Labelbox adds Auto Consensus, TensorFlow integration and usability features.
We are very thankful to all of our passionate users who have helped us continuously improve Labelbox. Over the past few months, we’ve made a number of usability improvements. Now, we are taking a major step to help our users easily create and manage training data. Read on to learn about new features in Labelbox.
Auto Consensus allows you to quantitatively measure the quality of your training data — this is important because high quality training data produces performant AI. Auto Consensus works in real time so you can take immediate and corrective actions towards improving your training data and model performance.
How does it work?
When Auto Consensus is turned on it automatically distributes the task to the team of labelers such that at least 2 labelers annotate some or all of the same data rows. Auto Consensus configuration can be found under Settings → Quality.
In the example below, user 1 and user 2 were given same instructions to create bounding boxes around damaged areas on the roof. While labels on both images look largely similar, they are only ~45% similar! Not only are the size of the rectangles different but both users have missed annotating some parts of the damaged roof. This kind of inconsistency in training data can yield a poorly performing model.
It would be a lot of work to go through each of the images to look for such inconsistencies and therefore Labelbox automatically provides a precomputed consensus score akin to intersection over union. The data rows that have a consensus score available are identifiable via the stacked square icon on the right.
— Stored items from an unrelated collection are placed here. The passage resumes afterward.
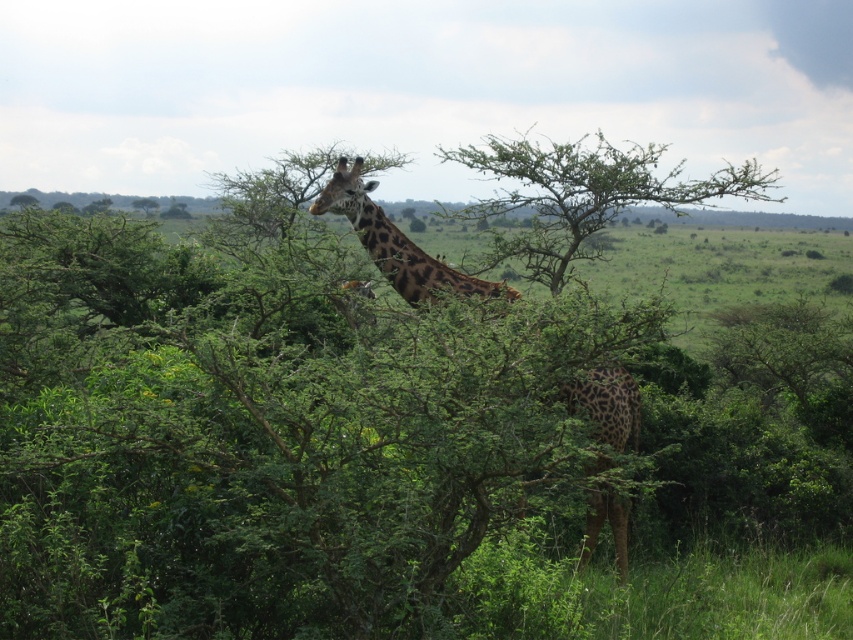 Question: Estimate the real-world distances between objects in this image. Which object is closer to the green leafy tree at center?

Choices:
 (A) spotted fur giraffe at center
 (B) green leafy bush at center

Answer: (B)

Question: Is green leafy bush at center positioned behind green leafy tree at center?

Choices:
 (A) yes
 (B) no

Answer: (B)

Question: Can you confirm if green leafy bush at center is smaller than spotted fur giraffe at center?

Choices:
 (A) no
 (B) yes

Answer: (A)

Question: Can you confirm if green leafy tree at center is positioned to the left of spotted fur giraffe at center?

Choices:
 (A) yes
 (B) no

Answer: (B)

Question: Which point is closer to the camera taking this photo?

Choices:
 (A) (402, 484)
 (B) (363, 204)
 (C) (537, 189)

Answer: (A)

Question: Considering the real-world distances, which object is closest to the green leafy bush at center?

Choices:
 (A) green leafy tree at center
 (B) spotted fur giraffe at center

Answer: (B) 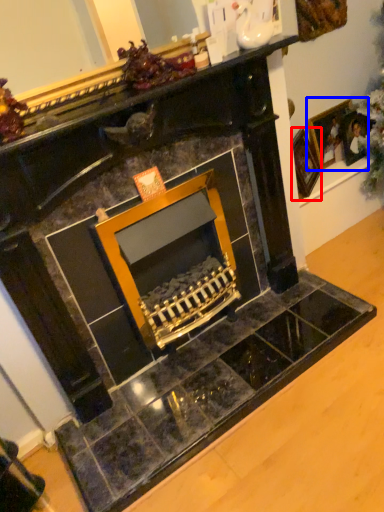 Question: Which object appears closest to the camera in this image, picture frame (highlighted by a red box) or picture frame (highlighted by a blue box)?

Choices:
 (A) picture frame
 (B) picture frame

Answer: (A) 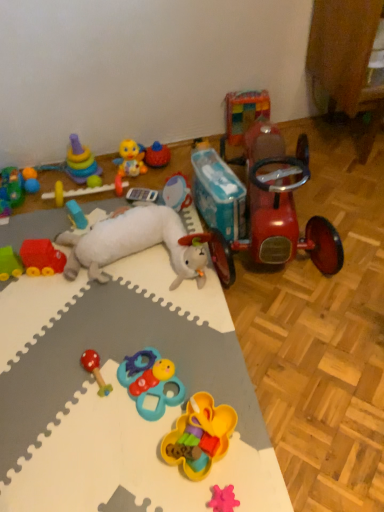 Locate an element on the screen. This screenshot has height=512, width=384. blank area to the left of rubberized plastic toy at center, the fourth toy from the left is located at coordinates (42, 207). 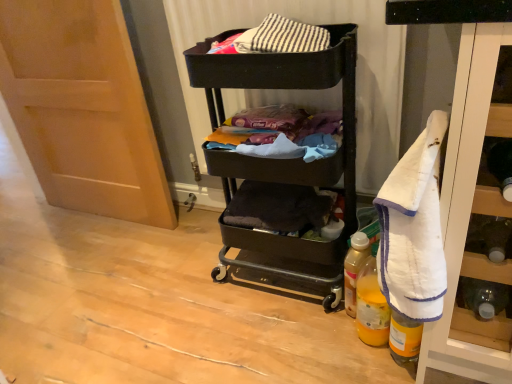 Question: From the image's perspective, would you say matte wood door at left is shown under translucent plastic bottle at lower right, positioned as the 3th bottle in front-to-back order?

Choices:
 (A) no
 (B) yes

Answer: (A)

Question: Could you tell me if matte wood door at left is facing translucent plastic bottle at lower right, positioned as the 3th bottle in front-to-back order?

Choices:
 (A) yes
 (B) no

Answer: (B)

Question: Can you confirm if matte wood door at left is wider than translucent plastic bottle at lower right, positioned as the 3th bottle in front-to-back order?

Choices:
 (A) yes
 (B) no

Answer: (A)

Question: Is matte wood door at left not inside translucent plastic bottle at lower right, positioned as the 3th bottle in front-to-back order?

Choices:
 (A) yes
 (B) no

Answer: (A)

Question: Would you say matte wood door at left contains translucent plastic bottle at lower right, which appears as the first bottle when viewed from the back?

Choices:
 (A) no
 (B) yes

Answer: (A)

Question: Is translucent plastic bottle at lower right, positioned as the 3th bottle in front-to-back order, in front of or behind matte fabric laundry at center in the image?

Choices:
 (A) behind
 (B) front

Answer: (A)

Question: In terms of height, does translucent plastic bottle at lower right, positioned as the 3th bottle in front-to-back order, look taller or shorter compared to matte fabric laundry at center?

Choices:
 (A) short
 (B) tall

Answer: (B)

Question: Considering the relative positions of translucent plastic bottle at lower right, positioned as the 3th bottle in front-to-back order, and matte fabric laundry at center in the image provided, is translucent plastic bottle at lower right, positioned as the 3th bottle in front-to-back order, to the left or to the right of matte fabric laundry at center?

Choices:
 (A) right
 (B) left

Answer: (A)

Question: Looking at the image, does translucent plastic bottle at lower right, which appears as the first bottle when viewed from the back, seem bigger or smaller compared to matte fabric laundry at center?

Choices:
 (A) big
 (B) small

Answer: (B)

Question: Visually, is translucent yellow plastic bottle at lower right, the second bottle when ordered from back to front, positioned to the left or to the right of white terry cloth towel at right?

Choices:
 (A) right
 (B) left

Answer: (B)

Question: From their relative heights in the image, would you say translucent yellow plastic bottle at lower right, which is the 2th bottle in front-to-back order, is taller or shorter than white terry cloth towel at right?

Choices:
 (A) short
 (B) tall

Answer: (A)

Question: In the image, is translucent yellow plastic bottle at lower right, the second bottle when ordered from back to front, positioned in front of or behind white terry cloth towel at right?

Choices:
 (A) front
 (B) behind

Answer: (B)

Question: Is translucent yellow plastic bottle at lower right, the second bottle when ordered from back to front, bigger or smaller than white terry cloth towel at right?

Choices:
 (A) big
 (B) small

Answer: (B)

Question: From a real-world perspective, is translucent plastic bottle at lower right, which appears as the first bottle when viewed from the back, physically located above or below matte wood door at left?

Choices:
 (A) below
 (B) above

Answer: (A)

Question: Considering the positions of point (352, 299) and point (104, 29), is point (352, 299) closer or farther from the camera than point (104, 29)?

Choices:
 (A) closer
 (B) farther

Answer: (A)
You can understand the the holistic quality of your labeled data from the consensus histogram available on the project overview screen.
TensorFlow Export Beta
We’ve made it simpler for you to export your training data from Labelbox into Tensorflow. Now you can export your labeled images in Tensorflow’s binary format (.tfrecord). This feature is currently in beta and we’d love to hear how we can further improve this to save you more time.
Its now possible to selectively delete labels and send them back to be relabeled. Simply select the labels in activity tab and press “Re-enqueue”.
Visualizing annotation classes (just press “ . ” )
We’ve made reviewing annotations easier by allowing you to view the classes inline with the annotation. Simply press “.” in the labeling interface.